Unlike temporary staffing agencies, PEOs do not recruit, hire, and place labor. PEOs co-employ existing workforces (the client's permanent employees) and provide services to the client company. Staffing or temp agencies recruit and hire workers for their clients' businesses, usually in special situations, to fill temporary positions, supplement seasonal work staff or provide workers with specific skills.
The scope and caliber of service and expertise among PEOs can vary greatly, but most PEOs are hired to handle HR administration and all things "people-related." In addition to ensuring compliance with federal, state, and local employment regulations, a PEO can manage payroll processing and tax administration, handle the unemployment insurance claims process, and manage risk and safety compliance. PEOs can also provide clients with access to technology to handle HR maintenance tasks such as Paid time off (PTO), skills tracking, new hire onboarding, and terminations. Applications to administer time and attendance, eLearning, manager training, and hiring and applicant tracking can also be part of the PEO technology offering.
PEO Insurance: Employee benefits, Workers' Comp and EPLI
By leveraging its buying power, a PEO can offer more affordable, Fortune 500-caliber health insurance and other related employee benefits products such as comprehensive health, dental, and vision coverage, life insurance, and other voluntary employee benefit plans and perks. Some PEOs create an "exchange" for clients who want to closely manage the cost of offering health benefits. The client can define a set dollar amount to buy certain benefits and then direct employees to the exchange during open enrollment. There, employees shop benefit plans and other services based upon what the employer has selected as options. A PEO typically holds a master policy contract with one or more carriers. The PEO handles the negotiations with the carriers and can take on full benefits administration, annual open enrollment, and Affordable Care Act (ACA) compliance. Some PEOs also offer 401(k) retirement plans and administration.
Workers' compensation insurance and Employment Practices Liability Insurance (EPLI) can also be part of the PEO insurance mix. A PEO can offer a client a workers’ comp policy and handle the management of claims, and provide an EPLI policy to provide coverage against claims made by employees alleging discrimination, sexual harassment, wrongful termination, and other employment-related issues.
What to Look for in a PEO: Certifications and Accreditations
PEOs that are certified by the IRS* (Certified Professional Employer Organizations, or CPEOs) can provide greater protection and tax advantages to clients.

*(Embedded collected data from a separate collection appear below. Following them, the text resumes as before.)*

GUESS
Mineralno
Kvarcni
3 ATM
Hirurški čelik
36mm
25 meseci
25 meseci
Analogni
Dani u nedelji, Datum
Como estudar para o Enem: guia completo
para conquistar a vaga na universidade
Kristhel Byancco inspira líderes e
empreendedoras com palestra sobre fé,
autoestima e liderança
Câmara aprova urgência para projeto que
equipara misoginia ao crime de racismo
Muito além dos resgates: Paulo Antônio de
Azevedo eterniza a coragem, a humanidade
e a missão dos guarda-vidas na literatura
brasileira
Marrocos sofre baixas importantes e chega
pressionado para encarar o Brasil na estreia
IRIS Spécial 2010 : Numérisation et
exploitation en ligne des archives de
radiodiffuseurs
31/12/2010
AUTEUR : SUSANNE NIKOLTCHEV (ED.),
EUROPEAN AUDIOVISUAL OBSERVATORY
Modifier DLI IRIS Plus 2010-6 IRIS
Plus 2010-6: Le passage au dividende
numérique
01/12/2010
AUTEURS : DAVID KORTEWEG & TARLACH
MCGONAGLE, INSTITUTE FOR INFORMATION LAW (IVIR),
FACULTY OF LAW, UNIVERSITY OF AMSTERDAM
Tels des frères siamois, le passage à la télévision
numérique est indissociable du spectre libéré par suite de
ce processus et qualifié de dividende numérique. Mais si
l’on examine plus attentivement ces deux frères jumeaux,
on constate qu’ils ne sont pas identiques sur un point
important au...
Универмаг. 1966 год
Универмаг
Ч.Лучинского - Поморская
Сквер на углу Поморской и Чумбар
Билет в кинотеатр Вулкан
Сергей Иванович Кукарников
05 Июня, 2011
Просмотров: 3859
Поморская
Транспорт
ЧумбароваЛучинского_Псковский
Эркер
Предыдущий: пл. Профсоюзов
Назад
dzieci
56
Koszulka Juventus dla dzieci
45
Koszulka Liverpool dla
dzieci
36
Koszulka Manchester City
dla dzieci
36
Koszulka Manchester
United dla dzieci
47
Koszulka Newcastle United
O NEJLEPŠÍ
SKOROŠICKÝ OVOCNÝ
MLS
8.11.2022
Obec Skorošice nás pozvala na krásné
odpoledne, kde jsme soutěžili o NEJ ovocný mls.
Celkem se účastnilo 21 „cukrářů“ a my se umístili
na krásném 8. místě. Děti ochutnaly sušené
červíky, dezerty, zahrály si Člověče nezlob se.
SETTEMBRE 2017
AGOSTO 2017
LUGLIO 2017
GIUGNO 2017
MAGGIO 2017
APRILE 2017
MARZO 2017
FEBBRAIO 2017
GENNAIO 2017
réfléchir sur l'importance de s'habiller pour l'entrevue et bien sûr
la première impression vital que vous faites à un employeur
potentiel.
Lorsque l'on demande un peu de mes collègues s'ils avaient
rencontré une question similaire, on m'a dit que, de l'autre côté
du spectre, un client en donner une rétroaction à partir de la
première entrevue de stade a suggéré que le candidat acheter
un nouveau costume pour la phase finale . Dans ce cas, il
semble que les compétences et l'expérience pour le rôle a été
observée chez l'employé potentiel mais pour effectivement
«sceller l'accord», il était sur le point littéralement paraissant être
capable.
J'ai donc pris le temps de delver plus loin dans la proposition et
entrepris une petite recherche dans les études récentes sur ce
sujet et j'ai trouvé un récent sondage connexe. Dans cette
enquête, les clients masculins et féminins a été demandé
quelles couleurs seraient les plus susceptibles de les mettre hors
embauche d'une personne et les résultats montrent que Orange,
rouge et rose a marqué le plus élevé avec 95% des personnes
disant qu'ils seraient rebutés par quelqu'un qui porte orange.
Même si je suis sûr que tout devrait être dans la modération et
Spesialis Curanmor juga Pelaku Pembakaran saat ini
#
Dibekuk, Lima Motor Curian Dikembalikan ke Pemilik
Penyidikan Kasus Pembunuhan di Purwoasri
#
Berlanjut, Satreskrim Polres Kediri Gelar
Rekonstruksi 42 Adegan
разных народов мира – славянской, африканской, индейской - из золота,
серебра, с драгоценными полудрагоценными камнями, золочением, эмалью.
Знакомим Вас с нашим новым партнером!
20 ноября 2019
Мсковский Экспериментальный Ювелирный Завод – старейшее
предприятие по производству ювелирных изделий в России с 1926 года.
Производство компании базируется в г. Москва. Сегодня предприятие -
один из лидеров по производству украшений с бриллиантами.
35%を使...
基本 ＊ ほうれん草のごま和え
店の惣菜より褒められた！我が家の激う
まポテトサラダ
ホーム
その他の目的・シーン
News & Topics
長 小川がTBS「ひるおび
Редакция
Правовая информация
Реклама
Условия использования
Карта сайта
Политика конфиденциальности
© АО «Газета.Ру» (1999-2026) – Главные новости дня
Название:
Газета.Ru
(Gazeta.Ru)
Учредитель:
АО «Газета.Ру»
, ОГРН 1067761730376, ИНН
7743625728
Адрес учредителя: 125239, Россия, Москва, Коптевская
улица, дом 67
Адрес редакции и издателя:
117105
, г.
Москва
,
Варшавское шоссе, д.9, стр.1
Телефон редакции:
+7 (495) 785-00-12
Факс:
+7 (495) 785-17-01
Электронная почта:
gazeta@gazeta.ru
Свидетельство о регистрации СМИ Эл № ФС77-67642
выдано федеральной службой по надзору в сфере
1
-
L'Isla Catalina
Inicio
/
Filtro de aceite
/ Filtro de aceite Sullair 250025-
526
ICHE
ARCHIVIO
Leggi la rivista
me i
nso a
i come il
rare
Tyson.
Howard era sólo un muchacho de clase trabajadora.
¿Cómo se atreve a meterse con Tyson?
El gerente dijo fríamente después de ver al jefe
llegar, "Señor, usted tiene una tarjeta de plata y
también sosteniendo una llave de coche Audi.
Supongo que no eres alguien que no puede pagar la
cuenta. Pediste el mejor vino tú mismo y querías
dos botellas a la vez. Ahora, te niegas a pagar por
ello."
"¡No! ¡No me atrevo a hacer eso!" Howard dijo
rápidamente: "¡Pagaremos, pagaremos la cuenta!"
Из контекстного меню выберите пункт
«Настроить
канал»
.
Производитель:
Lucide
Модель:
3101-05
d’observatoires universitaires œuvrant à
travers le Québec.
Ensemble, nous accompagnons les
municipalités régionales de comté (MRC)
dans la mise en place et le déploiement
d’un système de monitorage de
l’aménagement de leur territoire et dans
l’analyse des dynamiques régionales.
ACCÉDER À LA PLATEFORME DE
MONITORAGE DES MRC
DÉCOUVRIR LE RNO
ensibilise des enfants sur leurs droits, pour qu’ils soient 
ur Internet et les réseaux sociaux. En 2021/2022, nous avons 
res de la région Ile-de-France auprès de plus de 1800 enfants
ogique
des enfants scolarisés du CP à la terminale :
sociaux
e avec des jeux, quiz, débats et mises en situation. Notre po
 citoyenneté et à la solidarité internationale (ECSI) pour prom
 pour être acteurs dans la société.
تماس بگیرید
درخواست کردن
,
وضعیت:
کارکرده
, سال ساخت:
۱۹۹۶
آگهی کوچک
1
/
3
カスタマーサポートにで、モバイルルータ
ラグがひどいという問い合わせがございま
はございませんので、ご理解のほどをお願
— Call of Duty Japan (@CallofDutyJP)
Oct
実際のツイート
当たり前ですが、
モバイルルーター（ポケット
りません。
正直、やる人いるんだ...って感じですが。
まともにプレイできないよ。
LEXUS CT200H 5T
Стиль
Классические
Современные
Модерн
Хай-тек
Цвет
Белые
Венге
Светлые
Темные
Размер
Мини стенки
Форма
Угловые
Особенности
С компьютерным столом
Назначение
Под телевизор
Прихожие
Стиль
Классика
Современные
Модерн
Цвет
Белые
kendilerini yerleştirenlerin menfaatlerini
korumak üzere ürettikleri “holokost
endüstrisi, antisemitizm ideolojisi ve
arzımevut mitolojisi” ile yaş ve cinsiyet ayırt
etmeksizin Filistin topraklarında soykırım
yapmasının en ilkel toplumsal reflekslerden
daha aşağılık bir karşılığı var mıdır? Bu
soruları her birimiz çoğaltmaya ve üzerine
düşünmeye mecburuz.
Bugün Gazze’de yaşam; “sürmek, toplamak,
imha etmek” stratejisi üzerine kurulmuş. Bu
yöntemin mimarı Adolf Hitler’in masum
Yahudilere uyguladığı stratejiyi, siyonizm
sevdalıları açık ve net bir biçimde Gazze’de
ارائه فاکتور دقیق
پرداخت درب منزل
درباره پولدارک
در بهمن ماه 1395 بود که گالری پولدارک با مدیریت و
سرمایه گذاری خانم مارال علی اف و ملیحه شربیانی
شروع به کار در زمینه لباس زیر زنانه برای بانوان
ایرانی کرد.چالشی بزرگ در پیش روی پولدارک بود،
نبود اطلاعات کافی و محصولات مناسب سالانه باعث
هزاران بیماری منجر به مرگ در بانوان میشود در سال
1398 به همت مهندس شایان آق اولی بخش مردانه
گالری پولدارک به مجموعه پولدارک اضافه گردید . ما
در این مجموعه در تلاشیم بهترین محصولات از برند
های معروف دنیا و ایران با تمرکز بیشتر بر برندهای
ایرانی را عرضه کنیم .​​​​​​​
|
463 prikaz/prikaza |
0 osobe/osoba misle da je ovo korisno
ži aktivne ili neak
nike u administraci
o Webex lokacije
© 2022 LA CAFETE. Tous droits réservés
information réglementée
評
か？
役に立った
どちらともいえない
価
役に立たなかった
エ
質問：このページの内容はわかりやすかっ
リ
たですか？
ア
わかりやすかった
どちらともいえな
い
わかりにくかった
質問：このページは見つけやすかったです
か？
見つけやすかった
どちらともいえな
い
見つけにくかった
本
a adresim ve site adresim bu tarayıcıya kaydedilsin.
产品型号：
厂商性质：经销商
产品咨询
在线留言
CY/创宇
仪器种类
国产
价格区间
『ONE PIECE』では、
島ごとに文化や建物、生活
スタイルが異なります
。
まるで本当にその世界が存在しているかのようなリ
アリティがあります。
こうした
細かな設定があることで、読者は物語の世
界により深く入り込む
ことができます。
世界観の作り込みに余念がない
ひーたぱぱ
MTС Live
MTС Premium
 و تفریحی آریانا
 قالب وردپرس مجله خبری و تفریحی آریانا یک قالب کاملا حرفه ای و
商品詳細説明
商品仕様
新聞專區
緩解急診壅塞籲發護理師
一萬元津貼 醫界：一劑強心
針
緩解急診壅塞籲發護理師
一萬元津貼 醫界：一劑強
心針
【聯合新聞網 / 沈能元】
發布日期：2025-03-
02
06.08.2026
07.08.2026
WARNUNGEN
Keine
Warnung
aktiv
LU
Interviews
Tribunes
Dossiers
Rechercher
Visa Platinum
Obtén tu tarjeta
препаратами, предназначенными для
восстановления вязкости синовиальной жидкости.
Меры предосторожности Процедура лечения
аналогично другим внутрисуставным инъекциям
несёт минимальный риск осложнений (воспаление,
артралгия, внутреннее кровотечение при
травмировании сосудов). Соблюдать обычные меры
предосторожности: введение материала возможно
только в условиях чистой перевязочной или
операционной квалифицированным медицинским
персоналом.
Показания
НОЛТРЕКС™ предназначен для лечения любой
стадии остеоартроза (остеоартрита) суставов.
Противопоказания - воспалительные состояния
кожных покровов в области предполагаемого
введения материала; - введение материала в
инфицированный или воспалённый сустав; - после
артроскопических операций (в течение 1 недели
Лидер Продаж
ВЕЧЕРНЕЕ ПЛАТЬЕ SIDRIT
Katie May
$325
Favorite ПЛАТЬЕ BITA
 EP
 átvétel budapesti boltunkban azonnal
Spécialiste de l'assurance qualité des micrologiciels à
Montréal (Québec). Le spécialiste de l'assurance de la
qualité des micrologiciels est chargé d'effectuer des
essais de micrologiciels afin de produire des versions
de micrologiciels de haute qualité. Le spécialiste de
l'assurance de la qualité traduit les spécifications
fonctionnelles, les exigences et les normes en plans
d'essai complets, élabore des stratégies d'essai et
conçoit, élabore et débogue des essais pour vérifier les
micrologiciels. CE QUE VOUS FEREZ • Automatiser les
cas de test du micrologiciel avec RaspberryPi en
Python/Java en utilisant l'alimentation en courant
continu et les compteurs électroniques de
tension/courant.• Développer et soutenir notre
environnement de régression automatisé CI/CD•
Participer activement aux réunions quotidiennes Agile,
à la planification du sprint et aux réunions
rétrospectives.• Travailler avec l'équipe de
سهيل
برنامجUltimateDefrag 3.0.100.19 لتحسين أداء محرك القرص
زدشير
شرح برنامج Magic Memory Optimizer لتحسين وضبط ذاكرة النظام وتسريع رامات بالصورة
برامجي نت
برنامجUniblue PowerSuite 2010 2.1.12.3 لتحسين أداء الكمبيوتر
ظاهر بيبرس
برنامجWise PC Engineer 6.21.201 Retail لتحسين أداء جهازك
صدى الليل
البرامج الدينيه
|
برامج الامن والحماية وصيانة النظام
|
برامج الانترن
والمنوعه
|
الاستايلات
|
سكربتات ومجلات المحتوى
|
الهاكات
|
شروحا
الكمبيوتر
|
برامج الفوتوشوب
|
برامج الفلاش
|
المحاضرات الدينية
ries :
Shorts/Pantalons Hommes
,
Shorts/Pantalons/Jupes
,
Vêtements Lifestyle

For example, after federal employment taxes on wages are paid through the CPEO, the client is relieved of any future tax liability. The CPEO has express authority to collect and remit federal employment taxes for wages the CPEO pays to worksite employees.
Potential clients should also look for a PEO that is accredited by the Employer Services Assurance Corporation (ESAC) – similar to the FDIC for banks. Clients of ESAC-accredited PEOs each receive a bond to protect them for up to $16 million, among other financial and service quality assurances.
The benefits of a PEO relationship
Virtually any company with employees can benefit from a PEO relationship, but typically, PEOs serve small and mid-size employers with at least ten "worksite employees." Businesses in a PEO relationship report higher growth rates and less turnover, according to NAPEO – the National Association of Professional Employer Organizations. Surveys of PEO clients have found that PEOs help increase workplace safety, and businesses that use PEOs are more likely to upgrade their employee benefits packages and can significantly increase participation rates in retirement plans.
A good PEO can elevate a company’s human resources capabilities, help the business work more efficiently, and save money. A great PEO will do all of the above with consistency and become a trusted strategic partner for the long term.